Bayou, Volume 1

Story by
Art by
Jeremy Love
Colors by
Patrick Morgan
Letters by
Jeremy Love
Cover by
DC Comics

Equal parts "To Kill a Mockingbird," "Swamp Thing," "Incredible Hulk" (the Lee/Kirby issues), "Uncle Remus," and "Alice's Adventures in Wonderland," this book has a little something for everyone. I do advise caution, however, as it is not an all ages tale, but rather a tale for the ages. Set during a less socially tolerant time, this tale delivers an unsettling reminder that the United States were not always as united as most like to imagine them.

Granted, "Bayou" takes place in the 1930s -- 1933 to be exact -- but the difference between the 30s and the 1800s is minimal at best. The African American citizens are only marginally citizens, especially in the deep south. This feeds the plot and drives more than a few of the characters in this book.

Originally offered online through DC's Zuda Comics, this book collects the first part of the story of Lee Wagstaff, a sharecropper's daughter with a special tie to the world around her. When the landowner's daughter turns up missing, leaving only a shoe behind, the worst is presumed and Lee's father is dragged into prison, presumed guilty and left with the burden of being proven innocent.

The imagery crafted by Love in this book is a departure from nearly everything DC publishes, as it plays strongly to the webcomic format which, in and of itself, plays closely to the format of comic strips. Thus this book has the physical dimensions of an old "Garfield" collection, but the content is as originally American as comics themselves.

Love's characters are kinetic and engaging, lively and vibrant. His little girls move and behave like little girls and while there may be two hulking characters in this story -- Bayou and Joe -- they move differently, they carry themselves differently, and there is no chance whatsoever of confusing the two.
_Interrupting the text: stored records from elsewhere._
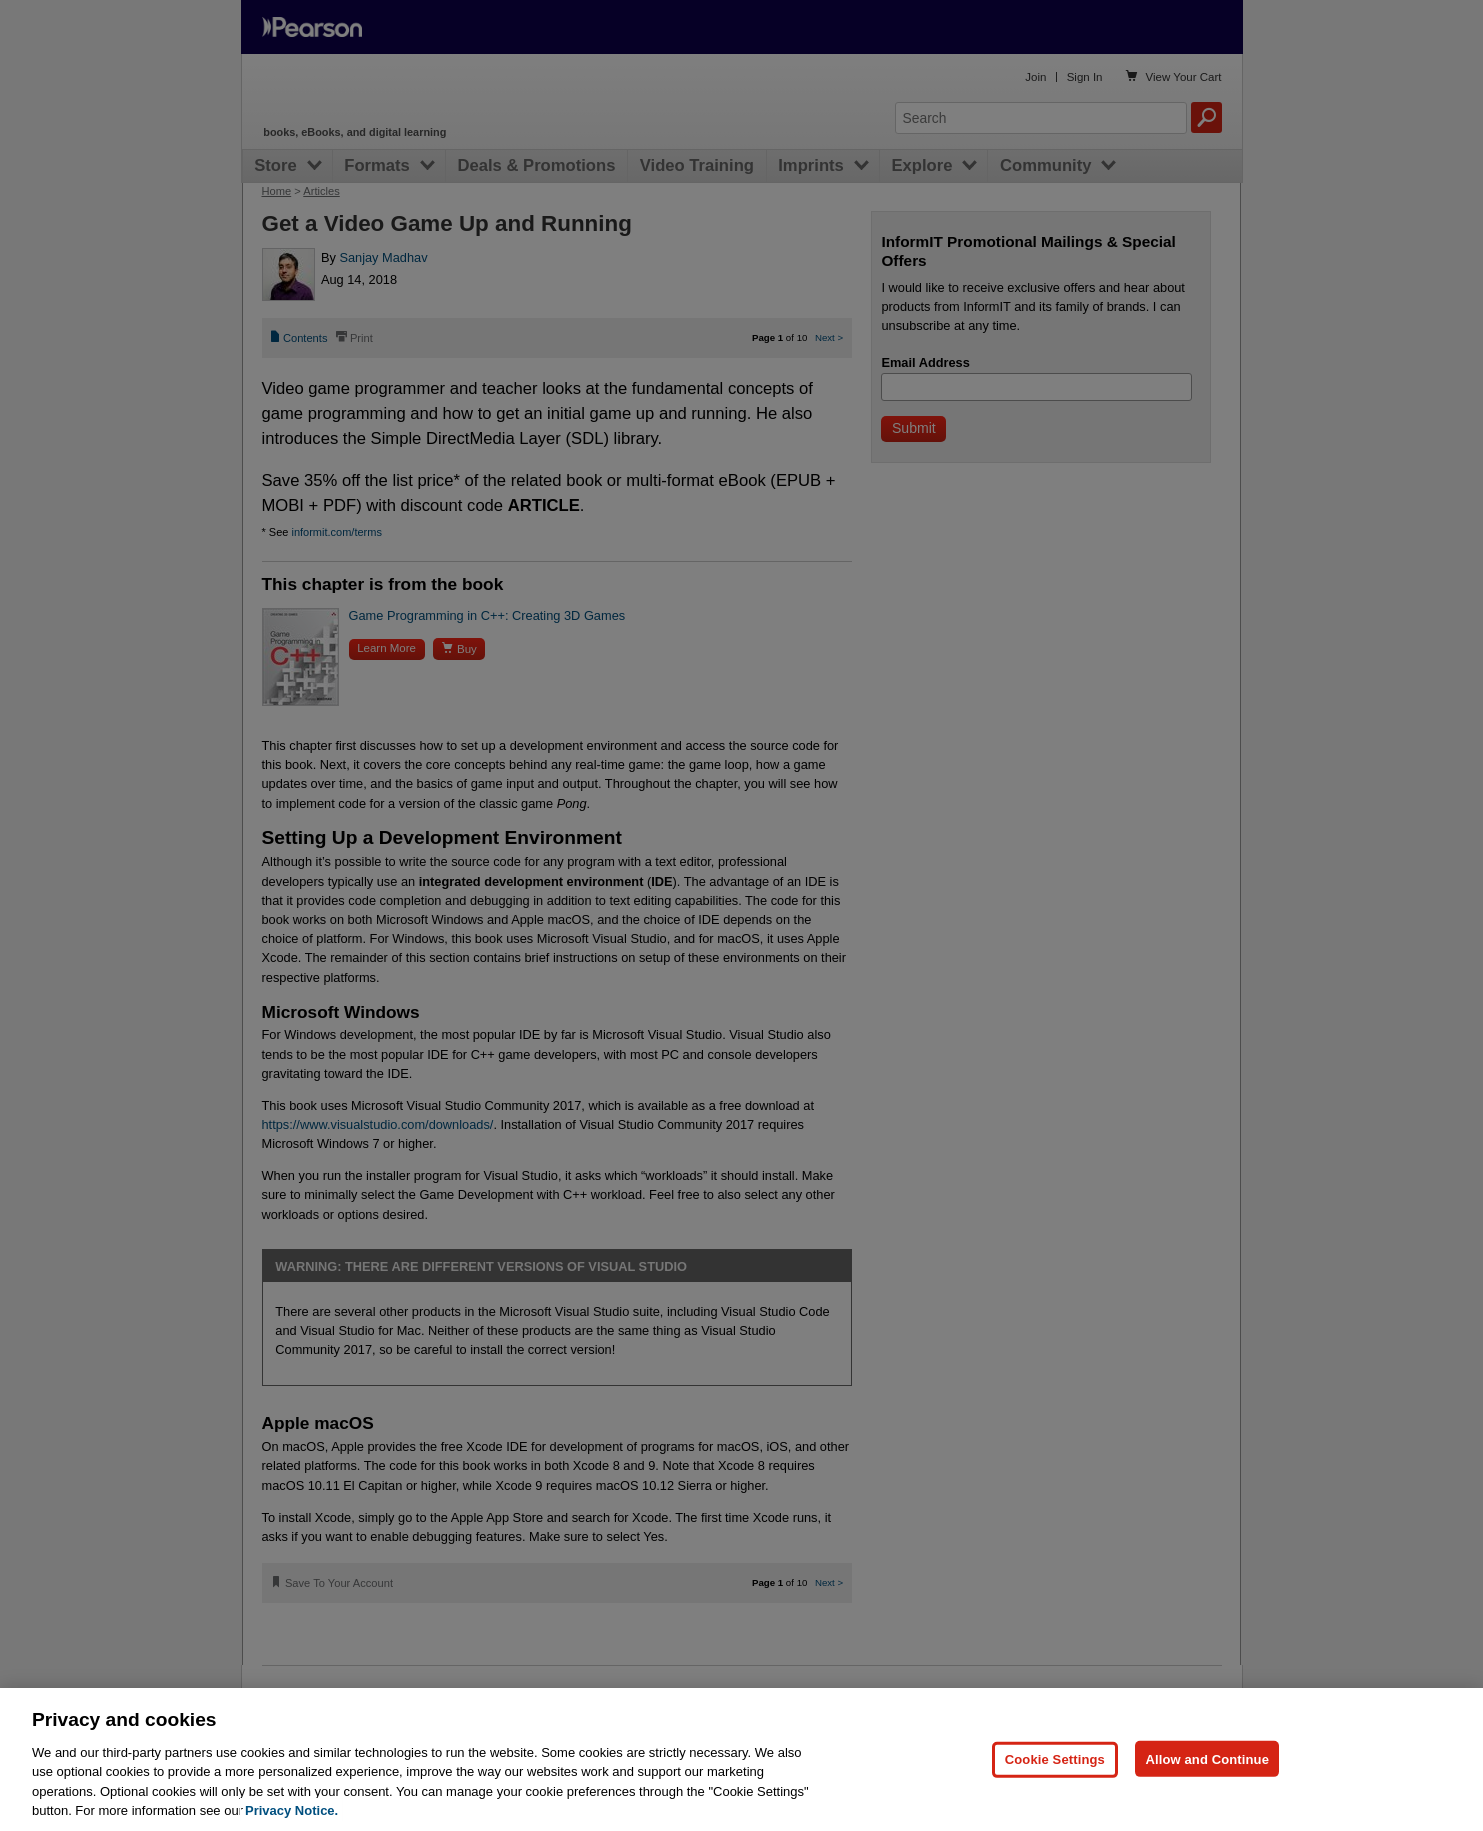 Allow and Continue (1207, 1758)
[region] (741, 1759)
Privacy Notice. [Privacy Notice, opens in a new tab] (291, 1810)
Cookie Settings (1055, 1758) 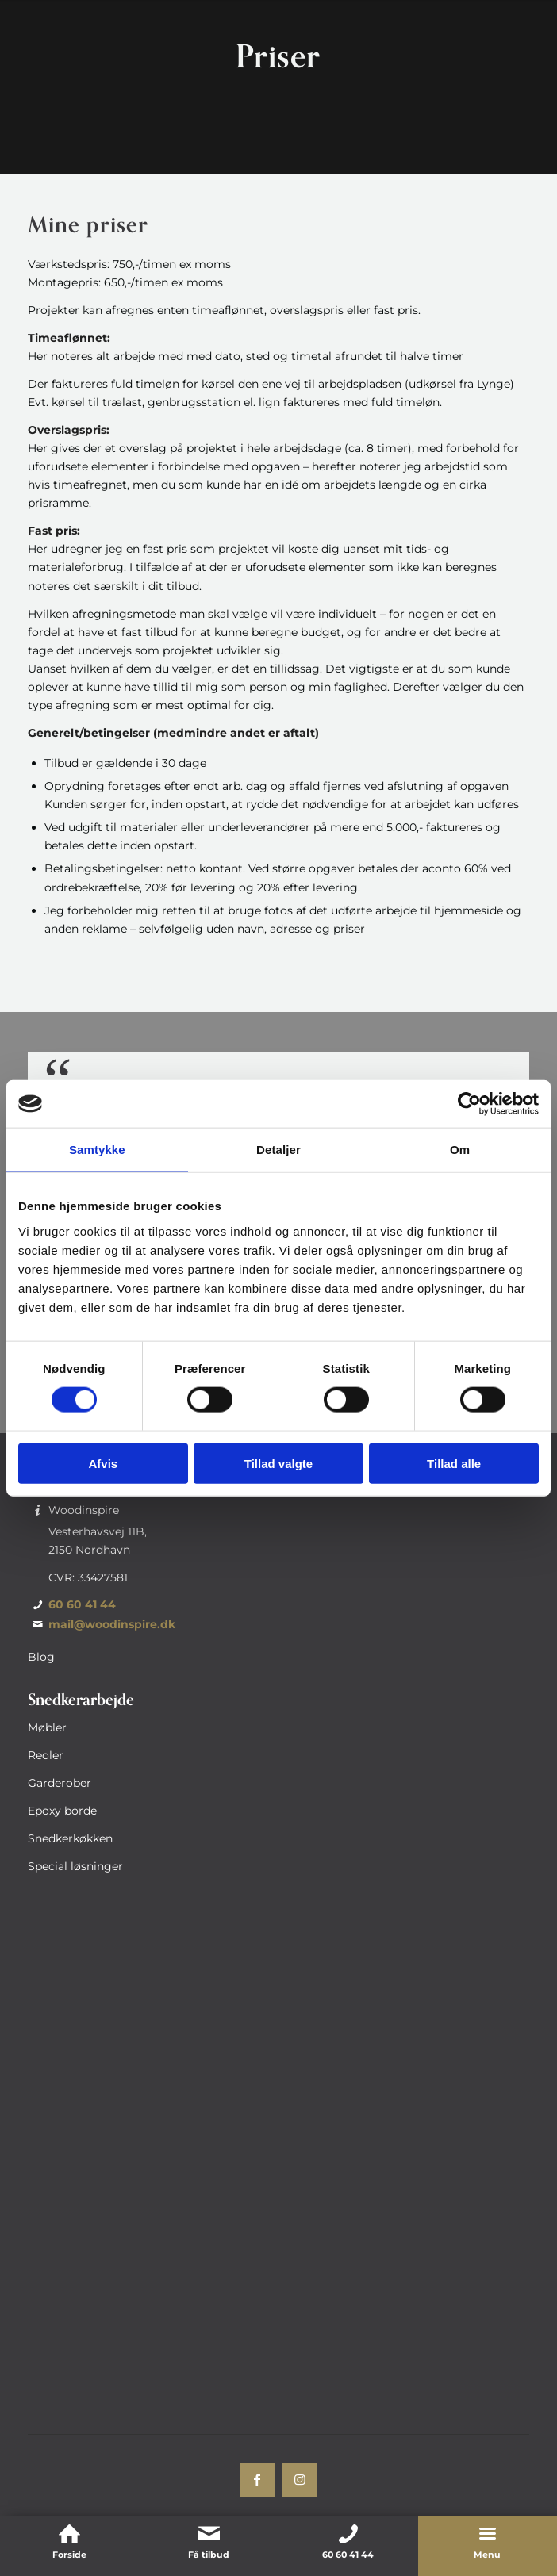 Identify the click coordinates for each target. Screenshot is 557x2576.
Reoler (45, 1755)
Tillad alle (454, 1463)
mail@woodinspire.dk (111, 1624)
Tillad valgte (278, 1463)
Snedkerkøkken (70, 1838)
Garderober (59, 1783)
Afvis (102, 1463)
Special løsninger (75, 1866)
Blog (41, 1657)
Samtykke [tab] (97, 1149)
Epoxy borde (62, 1811)
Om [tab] (460, 1149)
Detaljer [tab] (278, 1149)
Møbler (47, 1727)
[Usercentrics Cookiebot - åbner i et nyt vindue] (469, 1104)
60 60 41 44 (82, 1604)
Sporting adventures in a land that treads with a foot in the fantastic and the other in the racially-incensed world of the 1930s South, this book offers insight left behind by history books. This is an American myth, featuring Cotton-Eyed Joe, Jim Crowe, Andrew Jackson, and Ol' Rabbit. There are legends afoot here and a legend being created in these pages. It's high time someone took the initiative to capture America's mythology, and Love is just the man to do it.

While the original content is delivered online, the collected pages offers a significant story to enjoy, free of any online connection. Personally, I prefer my comics in-hand, and with this offering from DC Comics, I am enthused to see what else Zuda has to offer.